Kriteria utama yang harus dimiliki Gubernur Sumatera Barat (Sumbar) ialah memiliki banyak jaringan di luar daerahnya, baik dengan pemerintah pusat maupun dengan pengusaha (investor).
Mengapa demikian? Tugas gubernur sebenarnya lebih banyak pergi keluar daerah untuk mencari dana guna dibawa ke daerahnya. Sebagaimana diketahui, Sumbar merupakan provinsi yang hanya memiliki sumber daya alam yang sedikit sehingga pendapat asli daerahnya kecil. Dengan begitu, APBD Sumbar sebagian besar habis untuk belanja rutin dan hanya sedikit sekali yang tersisa untuk pembangunan. Untuk punya dana pembangunan besar, Sumbar harus mencarinya dari luar daerah. Dua di antaranya sumber dana tersebut ialah dari pemerintah pusat melalui Dana Alokasi Khusus (DAK) dan dana yang tersebar di berbagai kementerian serta investasi oleh investor swasta.
Pertanyaannya, tokoh seperti apa yang mampu melakukan tugas seperti itu? Jawabannya ialah tokoh yang berpengalaman menjadi anggota DPR dan pengusaha. Tokoh yang berpengalaman menjadi anggota DPR mengetahui lika-liku penganggaran dana dan posko-posko anggaran dana yang bisa dibawa ke provinsi daerah pemilihannya. Selain itu, ia memiliki banyak jaringan dengan kementerian, terutama kementerian yang berhubungan dengan komisi tempatnya diposisikan di DPR, sehingga ia memiliki hubungan emosional dengan orang-orang di kementerian tersebut. Hubungan kedekatan merupakan salah satu pintu masuk untuk melobi anggaran dana untuk dibawa ke daerah.
Sementara itu, tokoh yang berpengalaman sebagai pengusaha memiliki jaringan dengan sesama pengusaha. Dengan begitu, ia dapat lebih mudah melobi pengusaha-pengusaha untuk berinvestasi di Sumbar. Makin banyak investasi, makin lebar lapangan pekerjaan sehingga makin sedikit angka pengangguran. Banyaknya investasi masuk ke sebuah daerah berpengaruh terhadap peningkatan ekonomi daerah tersebut.

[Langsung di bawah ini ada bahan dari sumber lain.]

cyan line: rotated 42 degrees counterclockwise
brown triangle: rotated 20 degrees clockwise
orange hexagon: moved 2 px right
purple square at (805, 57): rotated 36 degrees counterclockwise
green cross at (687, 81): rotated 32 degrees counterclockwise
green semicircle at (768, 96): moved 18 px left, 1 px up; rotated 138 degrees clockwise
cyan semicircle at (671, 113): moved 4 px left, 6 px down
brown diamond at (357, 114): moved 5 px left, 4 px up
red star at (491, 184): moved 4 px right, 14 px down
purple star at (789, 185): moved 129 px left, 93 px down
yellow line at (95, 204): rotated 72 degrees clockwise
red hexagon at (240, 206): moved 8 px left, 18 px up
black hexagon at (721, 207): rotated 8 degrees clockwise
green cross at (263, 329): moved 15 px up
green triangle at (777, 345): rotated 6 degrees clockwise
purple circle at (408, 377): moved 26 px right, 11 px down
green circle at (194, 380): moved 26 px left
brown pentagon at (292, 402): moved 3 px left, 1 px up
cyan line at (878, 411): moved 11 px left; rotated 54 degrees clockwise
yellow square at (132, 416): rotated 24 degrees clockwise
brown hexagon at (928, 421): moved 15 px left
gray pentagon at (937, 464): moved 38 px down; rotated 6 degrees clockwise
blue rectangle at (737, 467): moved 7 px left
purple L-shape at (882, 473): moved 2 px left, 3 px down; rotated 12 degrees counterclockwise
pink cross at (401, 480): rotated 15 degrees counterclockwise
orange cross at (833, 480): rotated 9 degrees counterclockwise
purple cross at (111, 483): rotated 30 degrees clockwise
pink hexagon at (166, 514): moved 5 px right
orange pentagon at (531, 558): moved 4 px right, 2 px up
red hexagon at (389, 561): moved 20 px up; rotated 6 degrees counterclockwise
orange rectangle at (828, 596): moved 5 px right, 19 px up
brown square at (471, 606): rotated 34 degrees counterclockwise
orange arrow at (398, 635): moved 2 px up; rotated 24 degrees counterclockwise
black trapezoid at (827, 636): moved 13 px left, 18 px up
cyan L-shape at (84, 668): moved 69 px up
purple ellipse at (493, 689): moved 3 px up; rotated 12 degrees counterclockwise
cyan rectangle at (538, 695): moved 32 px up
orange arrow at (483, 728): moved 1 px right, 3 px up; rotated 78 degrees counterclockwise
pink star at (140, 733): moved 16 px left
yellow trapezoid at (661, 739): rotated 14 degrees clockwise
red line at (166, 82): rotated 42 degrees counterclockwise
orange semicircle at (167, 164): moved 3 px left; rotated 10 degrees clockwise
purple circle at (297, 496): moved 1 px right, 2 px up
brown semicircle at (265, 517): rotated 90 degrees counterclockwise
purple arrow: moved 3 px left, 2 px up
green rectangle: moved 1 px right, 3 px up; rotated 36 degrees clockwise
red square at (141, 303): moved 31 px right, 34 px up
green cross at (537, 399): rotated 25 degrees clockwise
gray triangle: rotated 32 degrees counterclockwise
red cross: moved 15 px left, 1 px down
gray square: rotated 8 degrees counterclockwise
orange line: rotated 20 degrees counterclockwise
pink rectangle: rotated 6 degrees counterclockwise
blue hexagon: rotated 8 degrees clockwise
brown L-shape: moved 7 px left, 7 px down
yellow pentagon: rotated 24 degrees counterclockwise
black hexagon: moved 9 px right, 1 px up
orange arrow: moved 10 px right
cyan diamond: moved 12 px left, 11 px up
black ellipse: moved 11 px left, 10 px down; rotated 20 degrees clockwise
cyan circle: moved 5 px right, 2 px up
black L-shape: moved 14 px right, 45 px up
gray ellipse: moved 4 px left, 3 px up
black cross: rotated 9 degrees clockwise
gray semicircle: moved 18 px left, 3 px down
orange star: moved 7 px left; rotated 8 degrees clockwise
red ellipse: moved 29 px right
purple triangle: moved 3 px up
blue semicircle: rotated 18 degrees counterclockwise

Bagaimana dengan tokoh yang berpengalaman menjadi bupati atau wali kota? Tokoh seperti itu lebih cocok menjadi wakil gubernur. Tugas wakil gubernur lebih banyak di dalam daerah untuk menggantikan gubernur yang tugasnya lebih banyak di luar daerah. Hal itu bukan berarti bahwa wakil gubernur merupakan ban serap gubernur, melainkan memang tugas gubernur dan wakil gubernur pada dasarnya dibagi menjadi tugas ke luar dan tugas ke dalam. Tidak mungkin tugas wakil gubernur lebih banyak di luar daerah, sementara gubernur lebih banyak di dalam daerah.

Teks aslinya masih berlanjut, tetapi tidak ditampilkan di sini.